Lorsqu’on demande aux spécialistes quel est le minéral ou l’oligo-élément dont le déficit concerne le plus nos concitoyens, leur réponse ne manque pas de surprendre. Ils ne désignent pas le fer, ni le magnésium, ni le calcium, mais un autre élément bien moins connu : le sélénium. Qui est-il, à quoi sert-il et qu’en est-il des sportifs ?
AUCUN EFFET SUR LA PERFORMANCE…
La médecine du sport, et toute discipline qui, peu ou prou y participe (comme la nutrition), s’intéresse d’abord à la performance. Or, sur un terme aussi simple, on peut définir des concepts bien différents. Comme je le mentionne dans un récent ouvrage, « il peut s’ensuivre de regrettables approximations théoriques et conceptuelles. En effet, on parle aussi bien de performance comme étant des « résultats chiffrés obtenus dans une compétition », que de « compétence » ou de « prouesse ». Il va sans dire que pour l’homme de la rue, le plus souvent, mais aussi semble-t-il dans l’esprit de certains physiologistes, la nutrition de l’exercice se résume alors à la recherche effrénée de molécules « miracle », plus ou moins tirées de notre ration, parfois de manière saugrenue comme l’acide pangamique des noyaux d’abricot, ou carrément absentes comme l’acide pyruvique ou le bêta-HMG, qui ne sont que de lointains dérivés de constituants de base de notre ration. Bref, tout cela est souvent tiré par les cheveux et a pourtant, à d’uniques fins commerciales, valu à certains compléments « alimentaires » d’être conçus. Si personne ne conteste la volonté de leurs concepteurs d’en faire des compléments, il est évident qu’ils n’ont rien d’alimentaire. Mais curieusement, alors qu’on connaît de mieux en mieux ses rôles cruciaux dans notre organisme, aucune recherche bibliographique entreprise sur le thème de la nutrition de l’exercice ne permet de trouver le moindre article dans lequel on ait envisagé le rôle du sélénium sur la performance.

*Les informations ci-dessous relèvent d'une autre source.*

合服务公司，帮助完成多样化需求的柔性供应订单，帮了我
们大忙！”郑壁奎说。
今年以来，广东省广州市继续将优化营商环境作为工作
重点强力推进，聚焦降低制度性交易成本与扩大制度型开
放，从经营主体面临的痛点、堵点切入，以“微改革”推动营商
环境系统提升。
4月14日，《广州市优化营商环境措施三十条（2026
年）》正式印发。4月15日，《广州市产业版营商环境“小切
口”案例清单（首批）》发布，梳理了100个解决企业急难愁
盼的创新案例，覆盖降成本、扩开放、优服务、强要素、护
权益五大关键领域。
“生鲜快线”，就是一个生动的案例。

En dépit de ce désert absolu concernant le rôle du sélénium sur la performance, il est paradoxalement l‘objet d’une attention croissante de la part des praticiens et des médecins du sport. Pourquoi ? Les scientifiques s’accordent à reconnaître, de manière consensuelle, l’extrême importance que revêt, chez le sportif, la couverture de ses besoins; les répercussions d’un éventuel déficit sont elles aussi bien connues, notamment en regard de ce qu’on a observé au sein de la population générale. C’est dans ce contexte de sensibilisation croissante que les dernières conclusions des études de surveillance nutritionnelle menées en France présentent un réel intérêt.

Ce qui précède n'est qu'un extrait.